Dec 31, 2010

What is working at a Japanese public school like?

What's it like to work with other Japanese teachers? Any cultural differences? What is a typical day like? These are some of the big question marks I had before I came on the JET programme as an ALT, too.

Here's a FAQ based on my personal experience from working 4 months at a public school and occasionally at a special needs school in Japan. Again, ESID :P (Every Situation is Different, so it only serves as a guide.)

Q: What is the work environment like at public schools in Japan?
A: Physically, the workspace is smaller. I used to have cubicles in my last workplaces in Singapore, so I am used to having cabinets and cupboards to store my stuff. But in Japan public schools (same goes for special needs schools), you have a desk with a side cabinet, and a mini shelf that you can hide under your desk to place more stuff. There will be a piece of glass panel on each desk, where you can slid your schedule or important notes underneath. There's no cubicle and partitions. It's an open concept work environment, easier for discussions and communications.

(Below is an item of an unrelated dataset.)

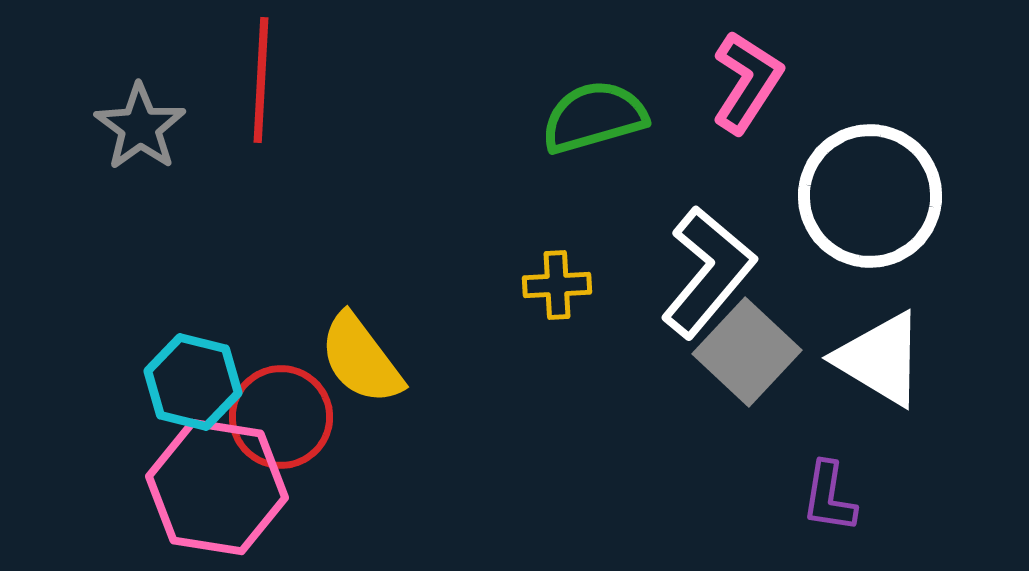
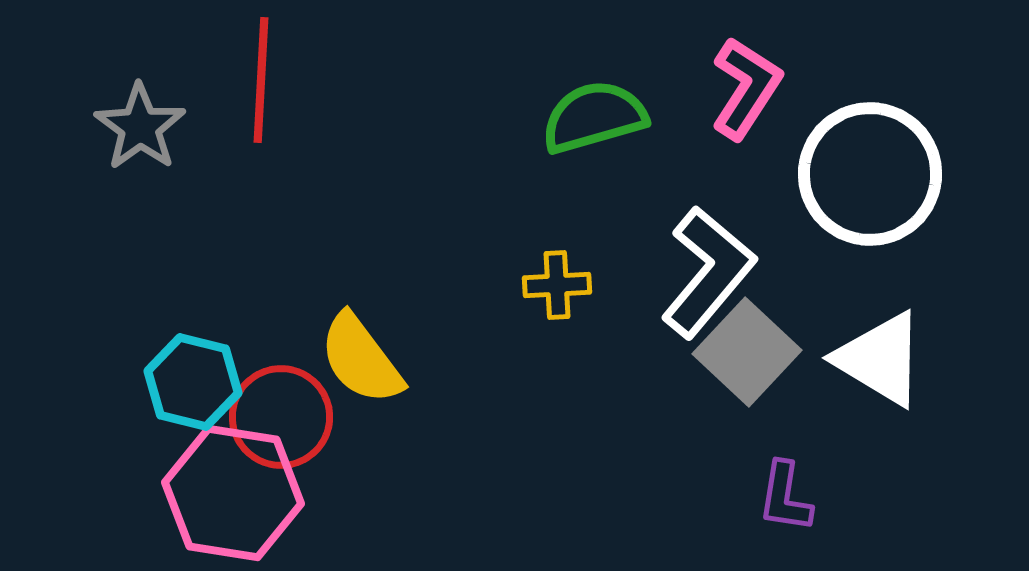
pink L-shape: moved 1 px left, 6 px down
white circle: moved 22 px up
pink hexagon: moved 16 px right, 6 px down
purple L-shape: moved 44 px left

This is quite different from Singapore schools, as teachers have cubicles and low (or high, depending on which schools, I guess) partitions. And we have more storage space. And no additional glass panel on the tables for us to slid notes underneath, as we can pin our notes and schedules on the partitions.

I am always fascinated how the Japanese can keep their desks so neat and tidy despite the small amount of space they are allocated with. Maybe for more senior positions, they have additional cabinets elsewhere in the office.

Q: How about communication-wise? Any cultural differences?
A: Yup, definitely there will bound to be some, even though we are Asians.

Firstly what I found interesting is, they will always check with another colleague for almost every question I ask them. They seek for consensus answers, so as to be sure to provide me with the most accurate possible answer. Quite different from Singapore's style of working, right?

Next, they are pretty reserved around me still, so they tend to rephrase "I want you to ...." or "I think you should ...." to very polite requests like "I think maybe, it's better... what do you think?", etc. So I have to discern these statements carefully, to differentiate cases where I have the room to still consider the options, or I ought to just follow their suggestions.

But of course, if you think that a certain other way of doing is better, you can still state your point, but politely.

Q: What's a typical day like at school?
A: Every morning, all teachers will gather at the teachers' room, and the vice-principal will start the meeting. It is a short meeting where teachers will update important events for the day or week (depending). Teachers with agenda to share will usually write them on the black board (just the item title), and then elaborate during the meeting. Then the meeting will break up into 3 groups, Year 1, Year 2, Year 3, whereby teachers will have their own mini meetings and updates pertaining to only their group of students (Year 1 or 2 or 3).

Then there will be short homeroom lesson, where homeroom teachers will go to their respective homerooms. And after that, lessons start.

Between each lesson, there is a 10-minutes break for students to move to the next classroom, toilet breaks, etc.

Finally at the end of lessons, there will be a cleaning period. Students are rostered to clean up different areas of the schools (including toilets), and teachers supervise and help during this cleaning period.

For Singapore, teachers' meeting, otherwise commonly known as contact time, is usually weekly, and not held at the teachers room, since it will be hard to communicate with cubicles and all. Some schools have "protected time" as well, to allocate time for meeting within departments.

We do not have daily cleaning periods in Singapore schools, as cleaners are employed at schools. The students will do the basic like cleaning the board etc. There will be a huge spring cleaning exercise by the students after each semester.

Another difference I noticed is that for my Japanese school, teachers sit by the level of students they teach, but in the Singapore schools I taught before, we sit by the subject (department) we teach. But then, I was in primary schools then, I am not sure how it is done for secondary schools and junior colleges.